Nevertheless Bronkhorst does admit after taking down the big lion, the Minnesota dentist wanted to next take down a ‘very large elephant.’
Adding via the telegraph: ‘I told him I would not be able to find one so big, so the client left the next day.’
In the exclusive the hired professional hunter insists that they hadn’t set out to lure Cecil out ofHwange National Park and on to a farm where Cecil the lion was first lured with the carcass of an elephant before shot at with a crossbow at the hands of Walter Palmer.
Told the Bronkhorst: ‘At the last minute, I had to divert from a concession [hunting area] about eight miles away,’

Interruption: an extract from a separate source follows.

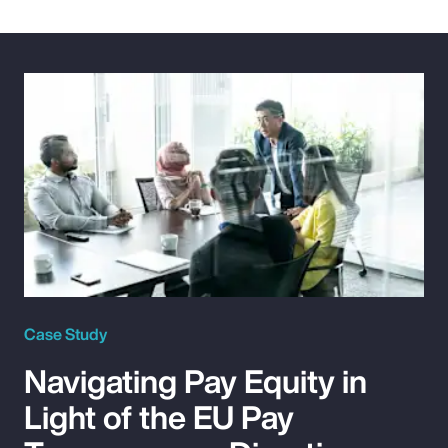
Case Study
Navigating Pay Equity in
Light of the EU Pay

Bronkhorst said they went hunting with his son, Zane, and a scout sent by farm owner Honest Ndlovu.
‘We set off quite late, with the sun down, and found the carcass of an elephant which we dragged and moved into the long grass and used for bait,’ he said.
The bait would eventually lure in Cecil the iconic Zimbabwe lion.

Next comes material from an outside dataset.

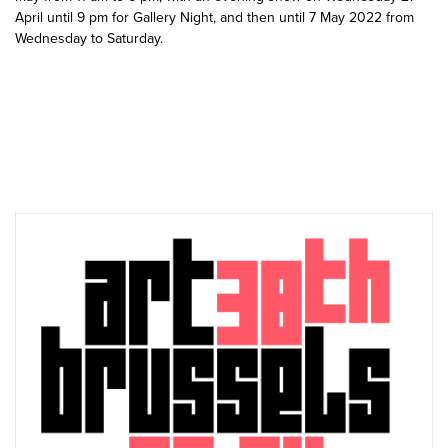
April until 9 pm for Gallery Night, and then until 7 May 2022 from
Wednesday to Saturday.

Recalls Bronkhorst: ‘He was a magnificent animal,’
‘The client then fired using a bow and arrow, and it went away into the long grass. This was about 10 p.m.’
From there the hunter explains that the party ‘weren’t entirely sure‘ Cecil had been taken down, choosing to return the next morning to search for him.

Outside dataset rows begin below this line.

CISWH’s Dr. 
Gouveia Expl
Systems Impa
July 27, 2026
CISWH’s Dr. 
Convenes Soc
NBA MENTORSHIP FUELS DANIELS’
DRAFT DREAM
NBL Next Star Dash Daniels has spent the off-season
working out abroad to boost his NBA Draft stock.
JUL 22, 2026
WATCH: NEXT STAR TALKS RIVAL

We found it and it was wounded, and the client then shot it, with his bow and arrow, and killed it,’ Bronkhorst explained.
The hunting party was ‘devastated’ to discover that Cecil was wearing a GPS collar, the hunter insisted.
But instead of turning it into authorities, Bronkhorst said, he ‘panicked,’ taking the tracking device off and putting it in a tree.
A tracking device which would eventually lead to researchers coming across Cecil’s skinned carcass with missing head.
They kept Cecil’s head and skin because Palmer had already ponied up $50,000 to shoot a lion and earn his trophy, he added.
‘I went to Parks and reported what had happened,’ the guide reiterated. ‘I wish I had taken the collar.’
Bronkhorst, charged with conducting an illegal hunt, was released Wednesday on $1,000 bail. He insisted he had no idea Cecil was a protected lion.
Meanwhile, Palmer is still hiding out — and even ducking calls from federal agents.
‘At this point in time…multiple efforts to contact Dr. Walter Palmer have been unsuccessful,’ said Edward Grace, deputy Chief of law enforcement at US Fish and Wildlife Service.